Data records:
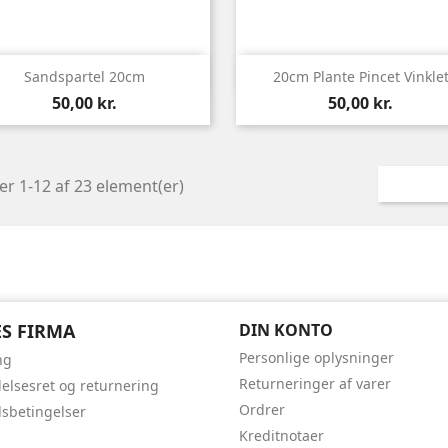


Vis her
Vis her
Sandspartel 20cm
20cm Plante Pincet Vinkle
Pris
Pris
50,00 kr.
50,00 kr.
er 1-12 af 23 element(er)
S FIRMA
DIN KONTO
Personlige oplysninger
ng
Returneringer af varer
delsesret og returnering
Ordrer
sbetingelser
Kreditnotaer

■ WHAT TO PRODUCE
Give back exactly the lines from the one that contains "20cm Plante Pincet Vinkle" to the end of the data above, both of those lines included.

■ RESPONSE AREA
20cm Plante Pincet Vinkle
Pris
Pris
50,00 kr.
50,00 kr.
er 1-12 af 23 element(er)
S FIRMA
DIN KONTO
Personlige oplysninger
ng
Returneringer af varer
delsesret og returnering
Ordrer
sbetingelser
Kreditnotaer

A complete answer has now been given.